[selectors-api] Investigating NSResolver Alternatives

Hi,
   Recently, we had discussion on pubilc-webapi about what should be 
done with the current NSResolver, and whether or not it was causing more 
problems than it's worth.  I realise that there is work going into 
implementing the current NSResolver as currently specced, but no 
implementation has shipped yet, so it's not too late, and the 
implementation experience has been very useful for this research and in 
making a more informed decision.

There are a few alternative proposals that have been discussed, 
including the following

* Dropping the feature (or bug, if you prefer) entirely
* Deferring it until v2 and having browsers ship without support for
   NSResolver in inital implementations
   - (Note: The spec already allows implementations to ship without such
      support anyway)
* Use the JS Object notation: {"prefix": "uri", ...}
* Requiring a Node with appropriate namespace declarations to be passed.
* Defining a new native object that can have namespace declarations
   added to it by scripts.
   var resolver = new NamespaceResolver()
   resolver.add("prefix", "uri");
* Defining the nsresolver to be a DOMString with various possible syntaxes:
   - a space separated set of "prefix=uri prefix2=uri2"
   - JSON syntax '{"prefix": "uri"}'
   - the @namespace syntax defined in CSS.
     "@namespace 'defaultns'; @namespace prefix 'uri'"
     "@namespace url(defaultns); @namespace prefix url(uri)"


All of these have advantages and disadvantages and I intend to evaluate 
each one.

But first, the problems with the current function approach that need to 
be addressed, a the use cases that need to be addressed by any potential 
solution.


* Resolving the default namespace

The DOM 3 Core Node.lookupNamespaceURI required null to be passed in 
order to obtain the default namespace, but it would be better for both 
authors and implementers if this were "" instead.  Browsers differ 
significantly in how they implement Node.lookupNamespaceURI() anyway, so 
perhaps the theoretical compatibility with the DOM 3 Core spec isn't all 
that necessary.


* null/undefined Return Values

The spec currently requires null and undefined return values to be 
treated the same as an empty string.  This was done to make things more 
convenient for authors.  However, Boris has reported this is an 
implementation problem because they are converted to "null" and 
"undefined" as a result of the return value being defined as a DOMString.
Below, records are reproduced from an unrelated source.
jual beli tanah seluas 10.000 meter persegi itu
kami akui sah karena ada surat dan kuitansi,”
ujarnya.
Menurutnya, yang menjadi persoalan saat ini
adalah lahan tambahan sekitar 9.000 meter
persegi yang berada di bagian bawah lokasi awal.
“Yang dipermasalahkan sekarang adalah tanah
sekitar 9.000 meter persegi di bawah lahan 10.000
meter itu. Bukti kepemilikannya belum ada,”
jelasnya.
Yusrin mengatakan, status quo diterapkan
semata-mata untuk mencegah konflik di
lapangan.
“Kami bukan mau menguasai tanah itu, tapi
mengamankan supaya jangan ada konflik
* Hostile resolver - DOM Modification

Functions could potentially modify the DOM while resolving namespaces, 
which could result in non-interoperable behaviour.  To ensure as much 
interop as possible, the spec could require all prefixes and the default 
NS to be resolved prior to finding any potential match.  But this 
prevents implementations from performing optimisations, such as not 
resolving namespaces in unnecessary cases.

Should the implementation only return matches present during the post 
modification DOM?  Consider

<p><svg:svg>...</svg:svg></p>

querySelectorAll("p, svg|svg", resolver);

If the implementation sees that the p matches without having to resolve 
the SVG prefix, but then while resolving it to see if the <svg:svg> 
element matches, the P element is removed from the DOM.  Should the p 
element still be returned?

Possible behaviour to define to handle this:
- Leave it explicitly undefined, allow for potentially non-interoperable 
behaviour here. (Not ideal)
- Require all prefixes to be resolved first
- Allow exception to be thrown


* Moving nodes between documents

If lookupNamespaceURI() moves a node from an XML document to an HTML 
document using document.adoptNode(), the case sensitivity of selectors 
is unclear.  e.g.

Assume this script is running in an HTML document

var otherDocument = ... // some other XML document.
var foo = otherDocument.getElementById("foo");
function resolver() {
   document.adoptNode(foo); // Move node from otherDocument to this one
   return "";
}

foo.querySelector("p", resolver);

Because foo was initially in an XML document, the selector would have 
been case insensitive.  But since the resolver moved it into an HTML 
document while resolving the default ns, does it now become case 
insensitive?

Possible ways to handle this:
* Require the selector to remain case sensitive
* Allow implementation to throw exception; same as DOM Modification 
issue above


* Hanging

How to protect against silly authors that do this?

function resolver() {
   while(true);
}

or other things causing infinite loops or infinite recursion.  Loops 
could just run forever, browsers already need to ensure they don't 
completely hang the UI.  For recursion, browsers will throw a recursion 
exception when it reaches the recursion limit.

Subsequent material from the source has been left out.